To learn from his mistakes, Riccitiello spoke with unnamed members of the aforementioned dissolved studios. "They told me they were stifled by politics, bureaucracy, and a fact they felt they weren't heard," he said. As a result, he is empowering his studio heads by giving them the corporate equivalent of the Bat-phone. "Large organizations will screw up, and if you have a strong leader at a studio, they'll call me up directly and change the direction of the company."

MORE TALENT = LESS RISK
During his address, Riccitiello's affection for EA's high-profile studios was apparent. "The heart and soul of our company is out there with the developers, and we will never forget that," he gushed. That said, the executive also has a less sentimental reason for his new approach--it makes good business sense in a time of skyrocketing development costs.

To prove his point, Riccitiello said the independent nature of two of EA's studios, Maxis and EA Canada (nee Distinctive Software), led to the creation the company's wildly popular Sims and Need for Speed series. "In essence, these two companies took over Electronic Arts," the executive said, referencing the publisher's new hands-off approach. He said several new properties currently in development within EA's city-state system--including BioWare's Dragon Age, Mythic's Warhammer Online, and DICE's Battlefield: Bad Company--had the potential to be big successes.

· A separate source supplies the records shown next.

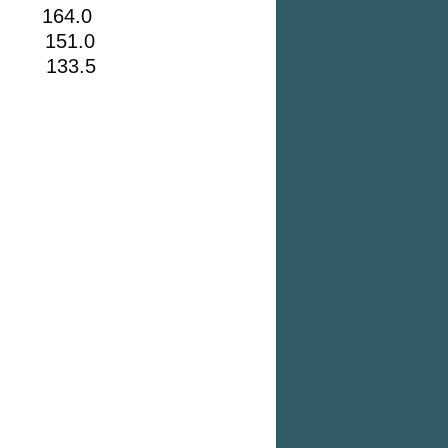
164.0
 151.0
2 133.5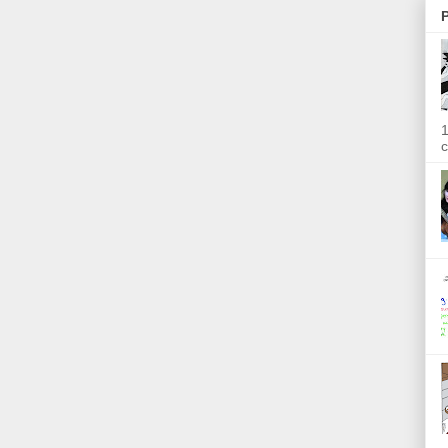
P
1
c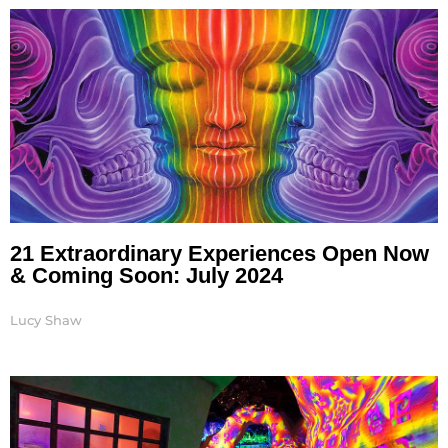
21 Extraordinary Experiences Open Now
& Coming Soon: July 2024
Lucy Shaw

In short, Riccitiello said the fact semi-autonomous studios can more easily create popular--and profitable--franchises offsets the risk of developing next-generation games. He had no compunction about spelling out the amount of effort a publisher wagers on each game as well. He estimated it takes at least 200 people--including outside contractors--to develop a triple-A title, which, with the introduction of Blu-ray, could grow to be as large as 25GB in size.

In other words, tens of millions of dollars are at stake in development costs alone. "We're in Vegas, and I don't have to tell you putting $34 million down on 34 [in roulette] and losing isn't a good thing."

In summary, Riccitiello feels that motivated, semi-independent studios are the operations best-suited to take on such mammoth projects with a minimum of risk. "The biggest cost is creative failure, and our consumers need to know that their 59 dollars are well spent. ... If you think that you can take [a studio's] label off the game, put your label on, and expect them to work as hard, you're crazy. ... Talent is migratory. If the talent leaves, there is no value in the business."